System dependent sound drivers. This driver is used to pass one audio stream to the sound hardware (it does not mix several streams), and is only used by the software sound renderer. The other renderers do not need this driver. There are currently drivers for Mac OS X (coreaudio), GNU/Linux (alsa) and Windows (directsound).
Note: You don't need to load the sound driver yourself. It is loaded automatically by the software sound renderer. In fact, you normally don't have to deal with the sound driver in any way.
System dependent sound renderers. This driver can be used to play sound. There is currently only a software sound renderer.
This module is used to load sound files. There is only one implementation for this module. It supports the following sound formats:
The sound loader plug-in is used to load sound files and create sound data
iSndSysData) from it. A sound data object represents the sound
in its raw form.

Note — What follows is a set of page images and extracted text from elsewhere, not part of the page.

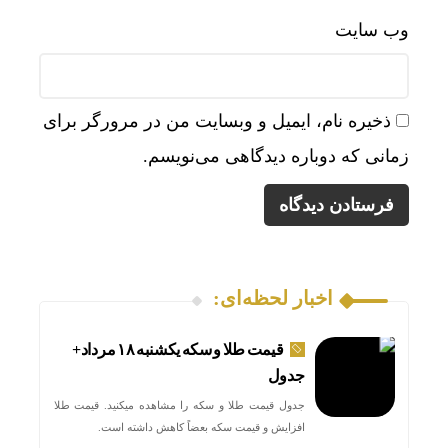
وب‌ سایت
ذخیره نام، ایمیل و وبسایت من در مرورگر برای
زمانی که دوباره دیدگاهی می‌نویسم.
اخبار لحظه‌ای:
قیمت طلا و سکه یکشنبه ۱۸ مرداد+
جدول
جدول قیمت طلا و سکه را مشاهده میکنید. قیمت‌ طلا
افزایش و قیمت سکه بعضاً کاهش داشته است.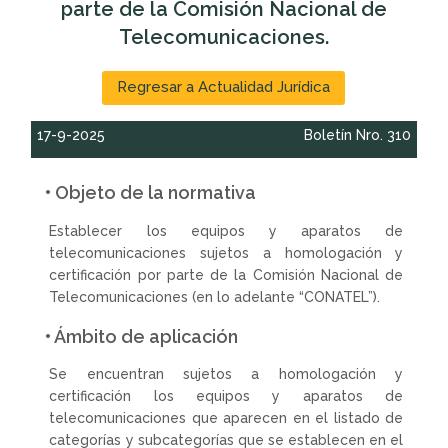
parte de la Comisión Nacional de
Telecomunicaciones.
Regresar a Actualidad Jurídica
17-9-2025
Boletín Nro. 310
• Objeto de la normativa
Establecer los equipos y aparatos de
telecomunicaciones sujetos a homologación y
certificación por parte de la Comisión Nacional de
Telecomunicaciones (en lo adelante “CONATEL”).
• Ámbito de aplicación
Se encuentran sujetos a homologación y
certificación los equipos y aparatos de
telecomunicaciones que aparecen en el listado de
categorías y subcategorías que se establecen en el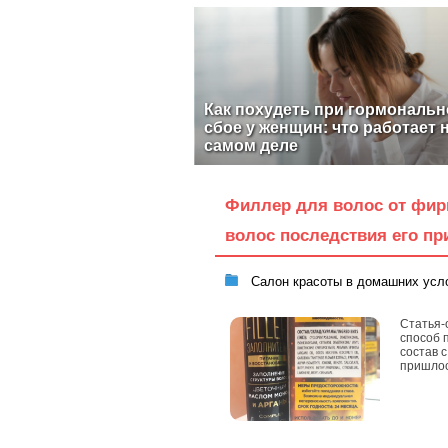
Как похудеть при гормональ
сбое у женщин: что работает 
самом деле
Филлер для волос от фир
волос последствия его п
Салон красоты в домашних усл
Статья-
способ 
состав 
пришлос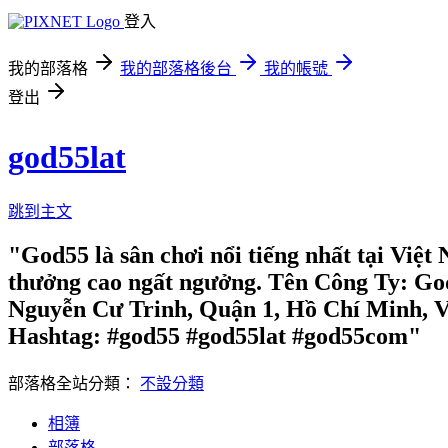
登入
我的部落格
我的部落格後台
我的帳號
登出
god55lat
跳到主文
"God55 là sân chơi nổi tiếng nhất tại Việt
thưởng cao ngất ngưởng. Tên Công Ty: G
Nguyễn Cư Trinh, Quận 1, Hồ Chí Minh, Vi
Hashtag: #god55 #god55lat #god55com"
部落格全站分類：
不設分類
相簿
部落格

It is the same as the
iImage is for graphics.
Looking at the sound loader's methods, you have probably noticed that it takes an object of ‘csSoundFormat’ type. This object tells the sound loader in what format (frequency, 8- or 16-bits, stereo or mono) the samples should be supplied. You can get this from the sound renderer.
A sound data object can be either static or streamed. These are fundamentally different. The only reason why they use the same interface is that this makes it easier for the user. A static sound is mainly a buffer of samples. A streamed sound is mainly a callback function to read samples. At this point we can already say that one main difference is that you can play many instances of a static sound at the same time (each with its own position counter), but only one instance of a streamed sound. However, this does not mean that you can't create more than one sound source from a streamed sound. Read on!
The next step towards playing the sound is to hand over the sound data to the sound renderer. After doing this you may not use the sound data itself anymore. The renderer will now possibly convert the sound data to an internal format, load it into the soundcard memory, etc. In return you get a sound handle, which you should use from now.
For static sounds, the sound handle is just that: A wrapper around the sound data. But for streamed sounds it is more: We said before that there can be only one instance of a streamed sound. This is not really correct. There may be several instances, as long as they play the same sequence of samples all the time (like several speakers that are connected to the same recorder).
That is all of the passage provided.